Des écrans sont mis en place pour exclure les investissements dans l’alcool, le tabac, le cannabis, les jeux d’argent, l’armée et les armes, ainsi que ceux qui ont des impacts négatifs sur les droits de l’homme, les employés et le bien-être des animaux.
« Ces écrans continuent d’évoluer à mesure que la conscience sociale évolue. En tant que communauté, en tant que société, nous décidons de ce qui est important et dans quoi nous sommes prêts à investir et à ne pas investir. »
Meritas Financial, établie à Kitchener, en Ontario, a été créée très tôt parce qu’il y avait très peu d’options disponibles, a ajouté le chef de la direction de Kindred, Ian Thomas.
« Au cours des deux dernières décennies, et cela s’est accéléré au cours des 10 dernières années, tout d’un coup, les valeurs ou l’investissement socialement responsable se sont vraiment déplacés au premier plan et le résultat est devenu plus courant. »
Parmi les autres institutions financières qui offrent des options inspirées par la foi se trouve la Khalsa Credit Union. Elle vient en aide à la communauté sikhe de la Colombie-Britannique, tandis que la Christian Credit Union d’Edmonton applique « les valeurs chrétiennes aux services financiers ».
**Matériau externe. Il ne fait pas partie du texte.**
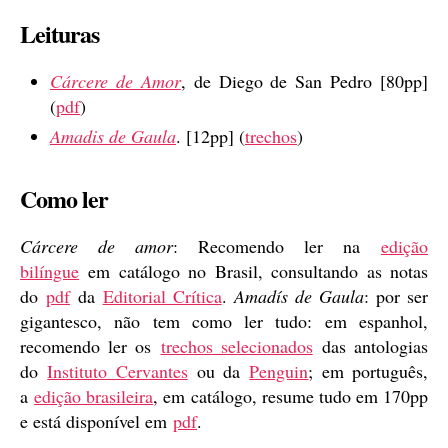
Leituras
Cárcere de Amor
, de Diego de San Pedro [80pp]
(
pdf
)
Amadis de Gaula
. [12pp] (
trechos
)
Como ler
Cárcere de amor
: Recomendo ler na
edição
bilíngue
em catálogo no Brasil, consultando as notas
do
pdf
da
Editorial Crítica
.
Amadís de Gaula
: por ser
gigantesco, não tem como ler tudo: em espanhol,
recomendo ler os
trechos selecionados
das antologias
do
Instituto Cervantes
ou da
Penguin
; em português,
a
edição brasileira
, em catálogo, resume tudo em 170pp
e está disponível em
pdf
.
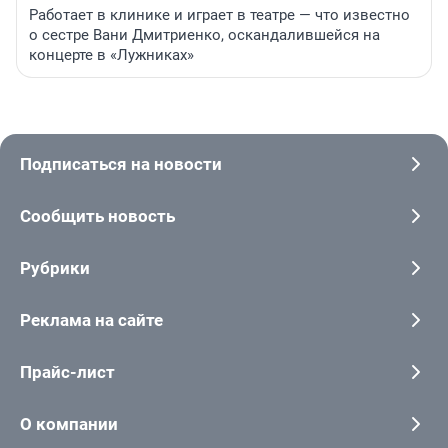
Работает в клинике и играет в театре — что известно
о сестре Вани Дмитриенко, оскандалившейся на
концерте в «Лужниках»
Подписаться на новости
Сообщить новость
Рубрики
Реклама на сайте
Прайс-лист
О компании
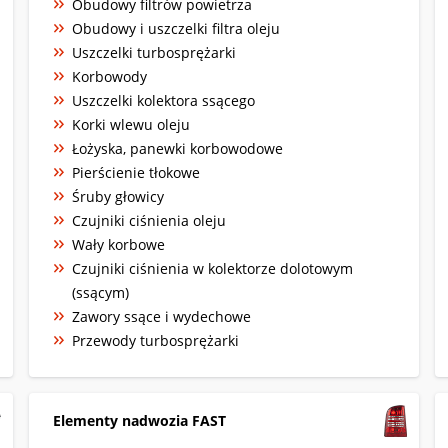
Obudowy filtrów powietrza
Obudowy i uszczelki filtra oleju
Uszczelki turbosprężarki
Korbowody
Uszczelki kolektora ssącego
Korki wlewu oleju
Łożyska, panewki korbowodowe
Pierścienie tłokowe
Śruby głowicy
Czujniki ciśnienia oleju
Wały korbowe
Czujniki ciśnienia w kolektorze dolotowym
(ssącym)
Zawory ssące i wydechowe
Przewody turbosprężarki
Elementy nadwozia FAST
Des entreprises telles que Wealthsimple et Manzil ont vu le jour ces dernières années pour combler les lacunes de la communauté musulmane.
La société d’investissement en ligne Wealthsimple a indiqué qu’elle se préparait à lancer un fonds indiciel négocié en Bourse conforme à la charia dès le mois prochain, pour remplacer son offre actuelle de 50 actions.
Ce nouveau fonds contiendra plus de 150 actions et une diversification accrue.
« L’un des problèmes que rencontrent les investisseurs musulmans est qu’ils finissent par exclure des industries entières de la façon dont ils peuvent investir », a souligné le directeur des investissements, Ben Reeves, lors d’une entrevue.
Il a noté que les fonds conformes à la charia peuvent générer des rendements similaires à ceux des véhicules d’investissement réguliers, soulignant que son offre actuelle, lancée en 2017, a rapporté environ 6 % par an.
Mohamad Sawwaf, cofondateur et chef de la direction de la société de finance islamique Manzil, à Toronto, a créé sa propre offre de portefeuille diversifié, Manzil Halal Portfolios, en partenariat avec Investissement direct CI, la branche de robots-conseillers de CI Financial.
Le portefeuille comprend des solutions de rechange aux titres à revenu fixe comme les hypothèques islamiques adossées à des actifs réels et durables, tandis que le fonds négocié en Bourse de Wahed Invest investit dans des actions conformes à la charia.
« Il s’agit d’une communauté très mal desservie et c’est une question d’inclusion financière parce qu’ils sont actuellement exclus du marché canadien », a-t-il indiqué.
Mohamad Sawwaf a précisé qu’une étude de marché avait révélé que plus de 70 % des musulmans canadiens adopteraient l’investissement halal si des produits étaient disponibles.
Cela est particulièrement vrai pour les jeunes musulmans, qui sont davantage intéressés par l’investissement que les générations plus âgées.
Les restrictions sur les titres à revenu fixe finissent par aider les investisseurs à bien faire, a ajouté Sameer Azam, conseiller en placement chez RBC Gestion de patrimoine.
« Plusieurs des critères poussent les investissements vers des entreprises avec un levier financier moindre, alors en fin de compte, nous voyons beaucoup de qualité dans le portefeuille de nos clients », a-t-il observé.